Clustering operator as a model of Cortical column

“6) Cortical columns have the capability to incrementally learn from their inputs, storing internal
representations that can generalize from few exemplars to useful invariants. For instance, each
column of the Inferior Temporal (IT) visual region responds to different orientations or partial views
of specific animate or inanimate objects (e.g., faces) Tanaka (1996). Each column is highly selective
(e.g., it only responding to faces) but it is also has strong generalization abilities (e.g., responds to
the same face independent of rotation, light, occlusions). In other words, it appears that a cortical
column stores related “prototypes”, and exemplars that are similar to that prototype are recognized
by that column Kiani et al. (2007); Kriegeskorte et al. (2008). From the computational perspective,
this is essentially an online clustering operation: an input vector is mapped to its nearest cluster
centroid (according to some distance metric). Additionally, the centroid of the chosen cluster is
adjusted incrementally with every new exemplar so that it comes a bit closer to that input vector -
this is how an online clustering module gradually learns the structure of the input data.
7) An online clustering algorithm that is similar to k-means (and asymptotically equivalent to kmeans) can be implemented with a rather simple recurrent neural network of excitatory and inhibitory spiking neurons, as shown recently Pehlevan et al. (2017). That circuit models the olfactory
system in Drosophila but similar recurrent E/I circuits are also present in cortical columns.
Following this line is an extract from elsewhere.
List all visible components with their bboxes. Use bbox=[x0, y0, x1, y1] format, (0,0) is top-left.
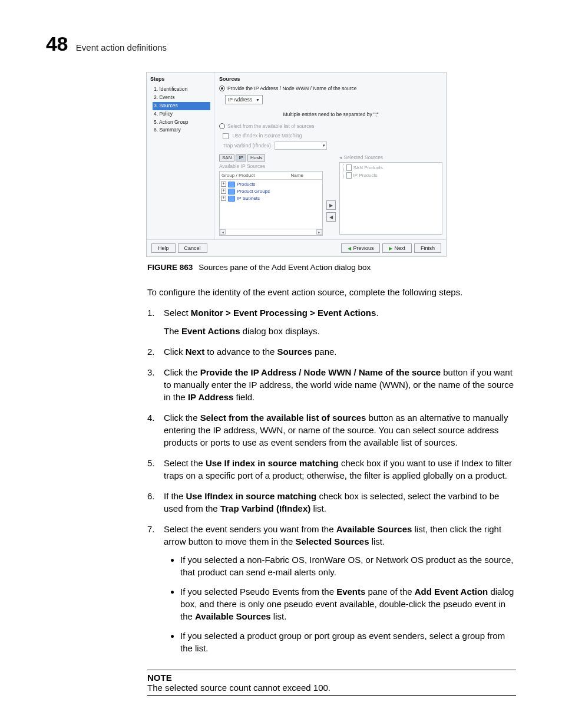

In summary, a STAM module integrates the following computational functions: intrinsic dimensionality reduction through a multi-layer feedforward hierarchy, online clustering and associative
memory formation (i.e., detecting new patterns, learning and updating centroids based on those patterns, and forgetting outlier patterns), and generating top-down predictions. The STAM architecture
is described in more detail next.”


If you have 2 vector to vector associative memory systems that have been randomly initialized in different ways then on some trigger you can get them both to learn the same thing. When recalling you can look at the difference (or angualar distance) between the two. If it is zero you can be very sure the output is correct and is recalling something seen before. However in higher dimensions even an angular distance of say 45 degrees would be very close. You can be sure you have seen something before even if you cannot exactly recall it. If you know the feeling.
If you don’t use a trigger and just use a low learning rate with the 2 associative memories you probably can learn clusters just by online storing the data in the memory systems.
Again if you use a low learning rate with randomly initialized associative memory you can get them to learn each others output, given an online stream of input data. I guess that would cluster too to give unsupervised feature learning.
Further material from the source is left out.